[[ DATA TO EXAMINE open ]]
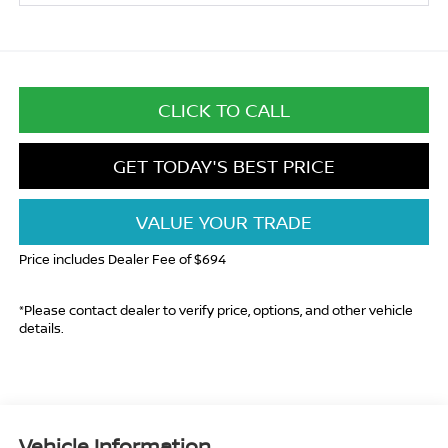
CLICK TO CALL
GET TODAY'S BEST PRICE
VALUE YOUR TRADE
Price includes Dealer Fee of $694
*Please contact dealer to verify price, options, and other vehicle
details.
Vehicle Information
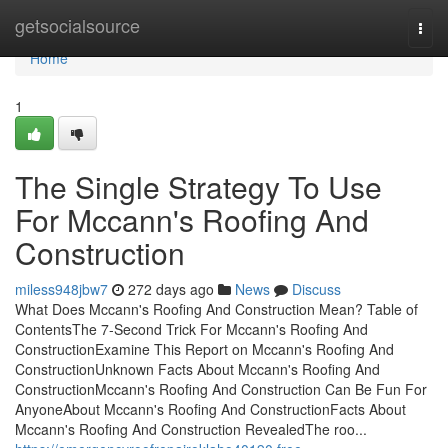
Home
getsocialsource
Togg
navi
Home
1
The Single Strategy To Use
For Mccann's Roofing And
Construction
miless948jbw7
272 days ago
News
Discuss
What Does Mccann's Roofing And Construction Mean? Table of
ContentsThe 7-Second Trick For Mccann's Roofing And
ConstructionExamine This Report on Mccann's Roofing And
ConstructionUnknown Facts About Mccann's Roofing And
ConstructionMccann's Roofing And Construction Can Be Fun For
AnyoneAbout Mccann's Roofing And ConstructionFacts About
Mccann's Roofing And Construction RevealedThe roo...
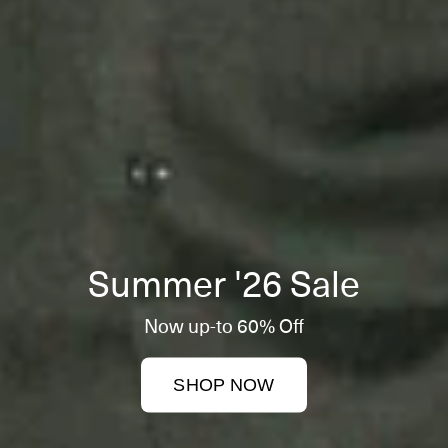
Summer '26 Sale
Now up-to 60% Off
SHOP NOW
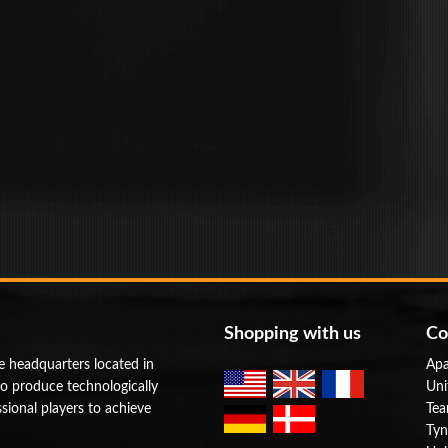
Shopping with us
Co
e headquarters located in
Apa
to produce technologically
Uni
ional players to achieve
Tea
Tyn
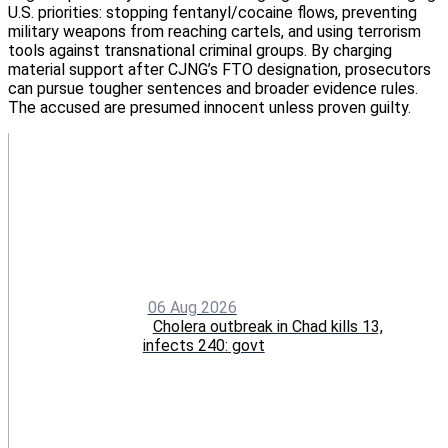
U.S. priorities: stopping fentanyl/cocaine flows, preventing
military weapons from reaching cartels, and using terrorism
tools against transnational criminal groups. By charging
material support after CJNG’s FTO designation, prosecutors
can pursue tougher sentences and broader evidence rules.
The accused are presumed innocent unless proven guilty.
06 Aug 2026
Cholera outbreak in Chad kills 13,
infects 240: govt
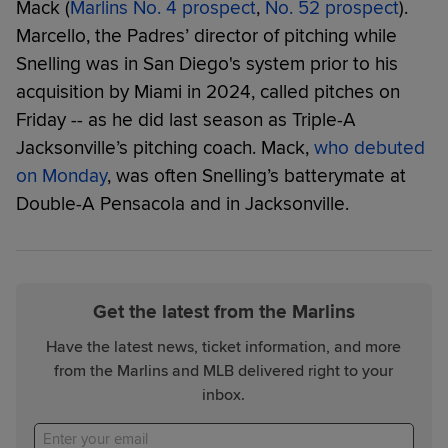
Mack (
Marlins No. 4 prospect
,
No. 52 prospect
).
Marcello, the Padres’ director of pitching while
Snelling was in San Diego's system prior to his
acquisition by Miami in 2024, called pitches on
Friday -- as he did last season as Triple-A
Jacksonville’s pitching coach. Mack,
who debuted
on Monday
, was often Snelling’s batterymate at
Double-A Pensacola and in Jacksonville.
Get the latest from the Marlins
Have the latest news, ticket information, and more
from the Marlins and MLB delivered right to your
inbox.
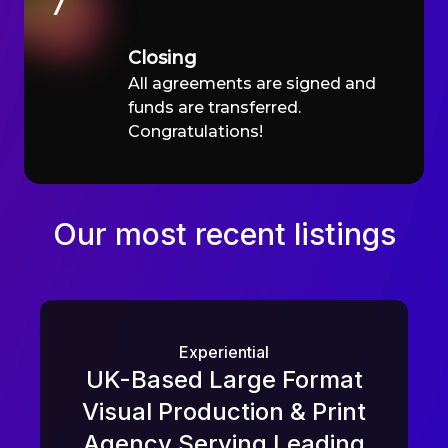
7
Closing
All agreements are signed and
funds are transferred.
Congratulations!
Our most recent listings
Experiential
UK-Based Large Format
Visual Production & Print
Agency Serving Leading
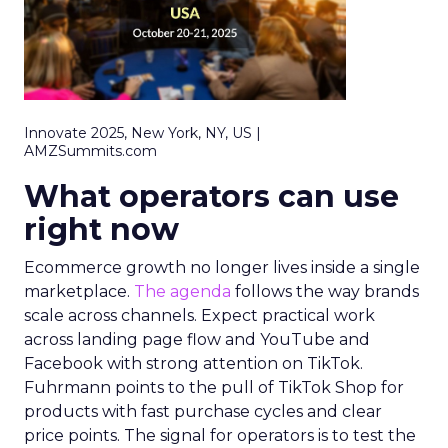
Innovate 2025, New York, NY, US |
AMZSummits.com
What operators can use
right now
Ecommerce growth no longer lives inside a single
marketplace.
The agenda
follows the way brands
scale across channels. Expect practical work
across landing page flow and YouTube and
Facebook with strong attention on TikTok.
Fuhrmann points to the pull of TikTok Shop for
products with fast purchase cycles and clear
price points. The signal for operators is to test the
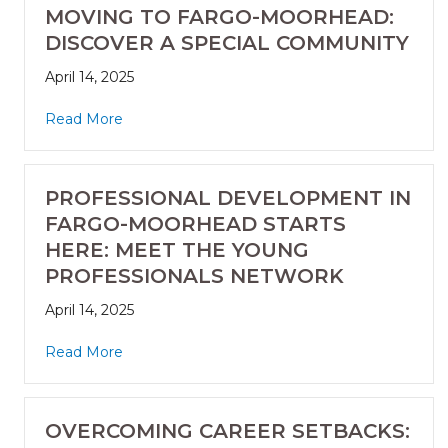
MOVING TO FARGO-MOORHEAD:
DISCOVER A SPECIAL COMMUNITY
April 14, 2025
Read More
PROFESSIONAL DEVELOPMENT IN
FARGO-MOORHEAD STARTS
HERE: MEET THE YOUNG
PROFESSIONALS NETWORK
April 14, 2025
Read More
OVERCOMING CAREER SETBACKS:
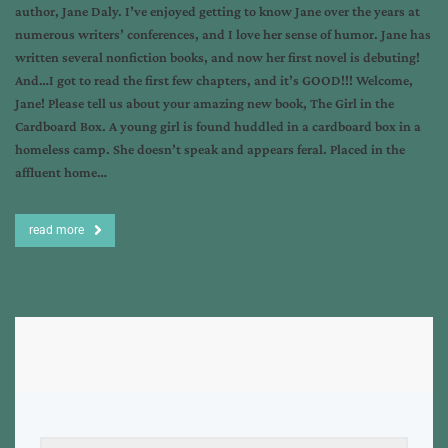
author, Jane Daly. I’ve enjoyed getting to know Jane over the years at
numerous writers’ conferences, and I love her sense of humor. Jane has
written several nonfiction books, and now her first novel is debuting!
And…I got to read the first few chapters, and it’s GOOD!!! Welcome,
Jane! Please tell us about your amazing new book, The Girl in the
Cardboard Box. A young girl is found huddled in a cardboard box in a
homeless camp. She doesn’t speak and appears feral. Placed in the
affluent home…
read more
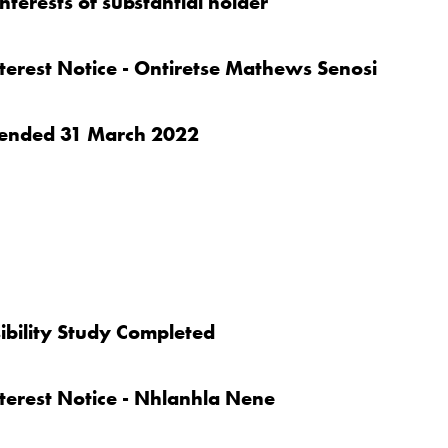
nterests of substantial holder
nterest Notice - Ontiretse Mathews Senosi
er ended 31 March 2022
bility Study Completed
nterest Notice - Nhlanhla Nene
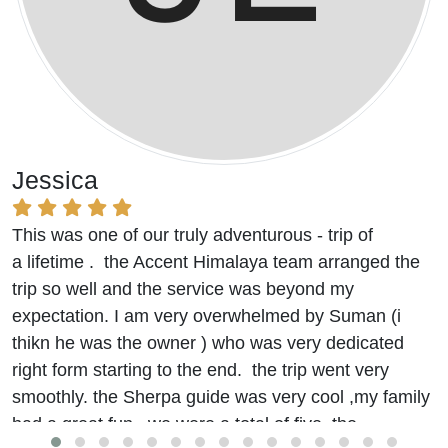
Jessica
This was one of our truly adventurous - trip of
a lifetime . the Accent Himalaya team arranged the
trip so well and the service was beyond my
expectation. I am very overwhelmed by Suman (i
thikn he was the owner ) who was very dedicated
right form starting to the end. the trip went very
smoothly. the Sherpa guide was very cool ,my family
had a great fun. we were a total of five. the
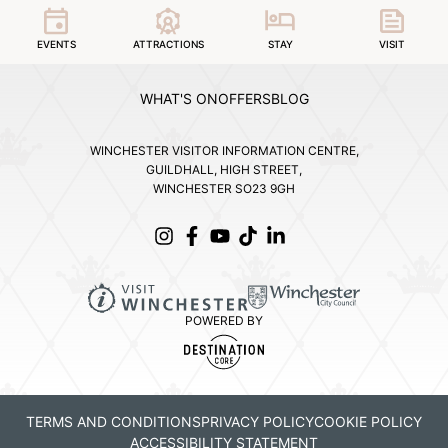
EVENTS
ATTRACTIONS
STAY
VISIT
WHAT'S ON
OFFERS
BLOG
WINCHESTER VISITOR INFORMATION CENTRE,
GUILDHALL, HIGH STREET,
WINCHESTER SO23 9GH
POWERED BY
TERMS AND CONDITIONS
PRIVACY POLICY
COOKIE POLICY
ACCESSIBILITY STATEMENT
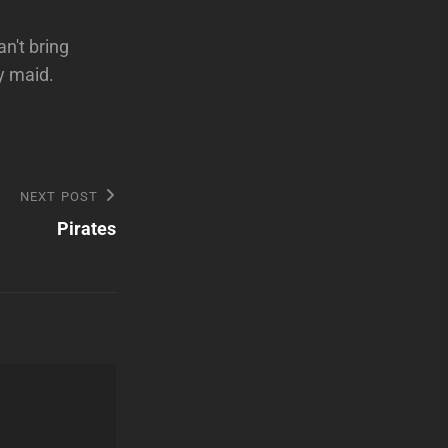
an't bring
y maid.
NEXT POST
Pirates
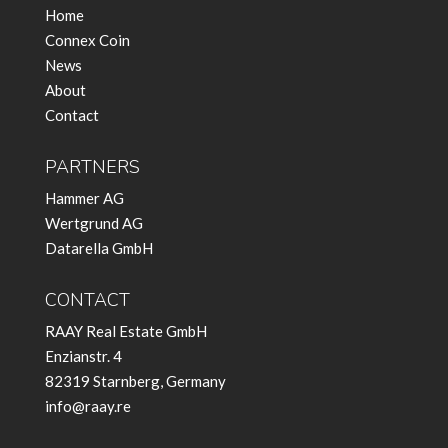
Home
Connex Coin
News
About
Contact
PARTNERS
Hammer AG
Wertgrund AG
Datarella GmbH
CONTACT
RAAY Real Estate GmbH
Enzianstr. 4
82319 Starnberg, Germany
info@raay.re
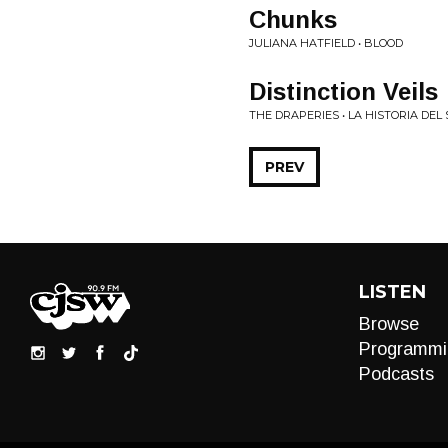
Chunks
JULIANA HATFIELD • BLOOD
Distinction Veils
THE DRAPERIES • LA HISTORIA DE
PREV
LISTEN
Browse
Programmi
Podcasts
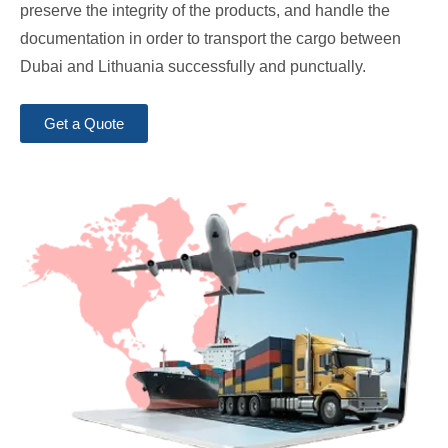
preserve the integrity of the products, and handle the
documentation in order to transport the cargo between
Dubai and Lithuania successfully and punctually.
Get a Quote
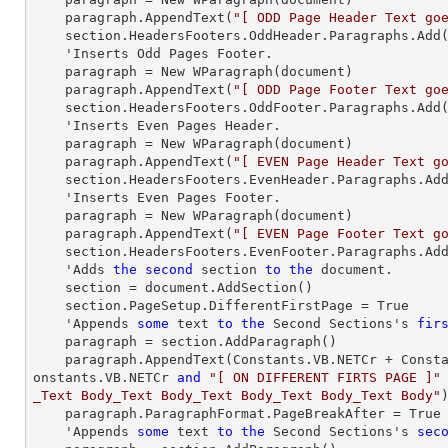
paragraph
.AppendText(
"[ ODD Page Header Text go
    section.HeadersFooters.OddHeader.Paragraphs.Add
    'Inserts Odd Pages Footer.

paragraph
 = New WParagraph(document)

paragraph
.AppendText(
"[ ODD Page Footer Text go
    section.HeadersFooters.OddFooter.Paragraphs.Add
    'Inserts Even Pages Header.

paragraph
 = New WParagraph(document)

paragraph
.AppendText(
"[ EVEN Page Header Text g
    section.HeadersFooters.EvenHeader.Paragraphs.Ad
    'Inserts Even Pages Footer.

paragraph
 = New WParagraph(document)

paragraph
.AppendText(
"[ EVEN Page Footer Text g
    section.HeadersFooters.EvenFooter.Paragraphs.Ad
    'Adds 
the
second
 section 
to
the
 document.

    section = document.AddSection()

    section.PageSetup.DifferentFirstPage = True

    'Appends 
some
text
to
the
 Second Sections's 
fir
paragraph
 = section.AddParagraph()

paragraph
.AppendText(Constants.VB.NETCr + Const
onstants.VB.NETCr 
and
"[ ON DIFFERENT FIRTS PAGE ]"
_Text Body_Text Body_Text Body_Text Body_Text Body"
)
paragraph
.ParagraphFormat.PageBreakAfter = True

    'Appends 
some
text
to
the
 Second Sections's 
sec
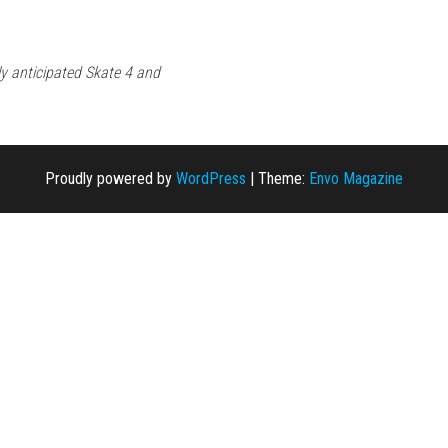
ly anticipated Skate 4 and
Proudly powered by
WordPress
|
Theme:
Envo Magazine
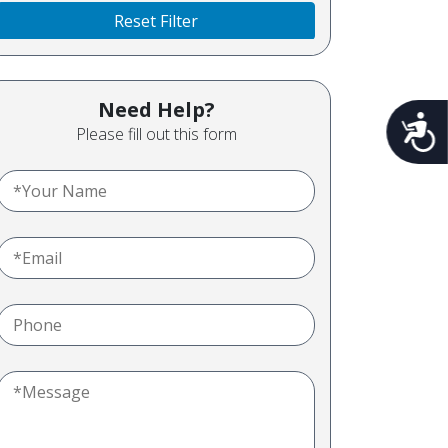
Reset Filter
Need Help?
Acces
Please fill out this form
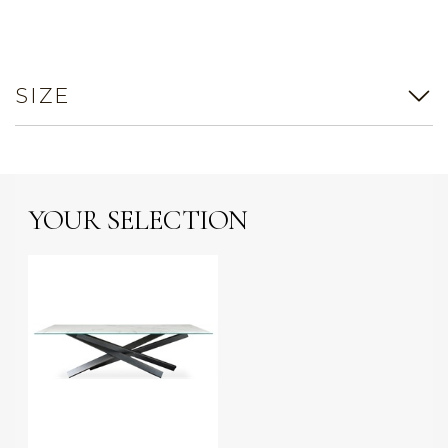
SIZE
YOUR SELECTION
[[ DATA TO EXAMINE closed ]]
▸ **WORK TO BE COMPLETED**: Look through the entries above; copy every line holding the string "across".

▸ **SOLUTION TO THIS EXERCISE**:
scale across channels. Expect practical work
across landing page flow and YouTube and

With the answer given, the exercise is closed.